The task:
Wherever the word "estoque" occurs in the lines below, copy the whole line.
=-=-=-=-=
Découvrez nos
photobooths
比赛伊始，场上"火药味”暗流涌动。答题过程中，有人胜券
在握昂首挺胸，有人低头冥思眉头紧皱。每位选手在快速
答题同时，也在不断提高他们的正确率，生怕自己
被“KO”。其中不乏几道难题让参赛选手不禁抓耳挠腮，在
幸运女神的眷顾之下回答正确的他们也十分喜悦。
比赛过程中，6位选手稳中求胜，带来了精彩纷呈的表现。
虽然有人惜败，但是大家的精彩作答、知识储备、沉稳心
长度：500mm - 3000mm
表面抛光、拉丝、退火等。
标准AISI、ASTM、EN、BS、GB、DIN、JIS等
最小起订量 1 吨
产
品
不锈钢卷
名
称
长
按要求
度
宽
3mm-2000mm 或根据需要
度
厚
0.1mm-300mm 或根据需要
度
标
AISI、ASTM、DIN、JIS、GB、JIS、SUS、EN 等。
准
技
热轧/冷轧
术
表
=-=-=-=-=
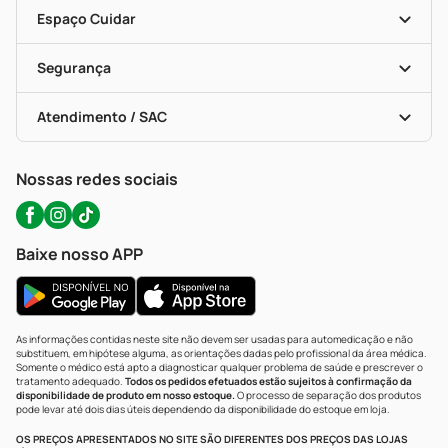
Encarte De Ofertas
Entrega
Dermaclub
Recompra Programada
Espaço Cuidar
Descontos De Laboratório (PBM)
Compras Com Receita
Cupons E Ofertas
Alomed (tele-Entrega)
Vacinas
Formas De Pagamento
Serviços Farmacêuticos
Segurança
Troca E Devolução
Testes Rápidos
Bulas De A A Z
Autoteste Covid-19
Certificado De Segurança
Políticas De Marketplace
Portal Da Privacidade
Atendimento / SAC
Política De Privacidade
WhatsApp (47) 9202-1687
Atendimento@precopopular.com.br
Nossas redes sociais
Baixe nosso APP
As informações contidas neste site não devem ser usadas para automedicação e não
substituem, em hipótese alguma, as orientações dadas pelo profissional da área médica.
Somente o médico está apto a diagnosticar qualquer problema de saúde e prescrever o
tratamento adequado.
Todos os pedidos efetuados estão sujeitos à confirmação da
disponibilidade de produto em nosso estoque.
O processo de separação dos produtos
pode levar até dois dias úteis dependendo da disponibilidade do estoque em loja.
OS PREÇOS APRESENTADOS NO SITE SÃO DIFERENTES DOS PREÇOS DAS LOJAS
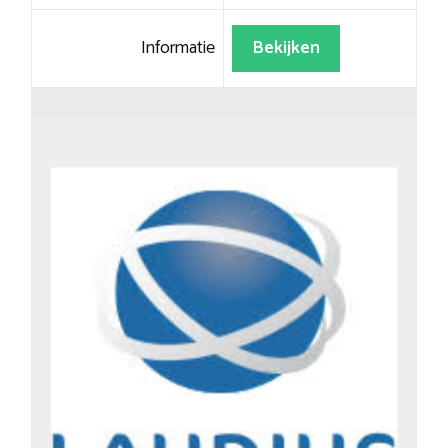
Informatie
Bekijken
=-=-=-=-=
Answer box:
disponibilidade de produto em nosso estoque.
pode levar até dois dias úteis dependendo da disponibilidade do estoque em loja.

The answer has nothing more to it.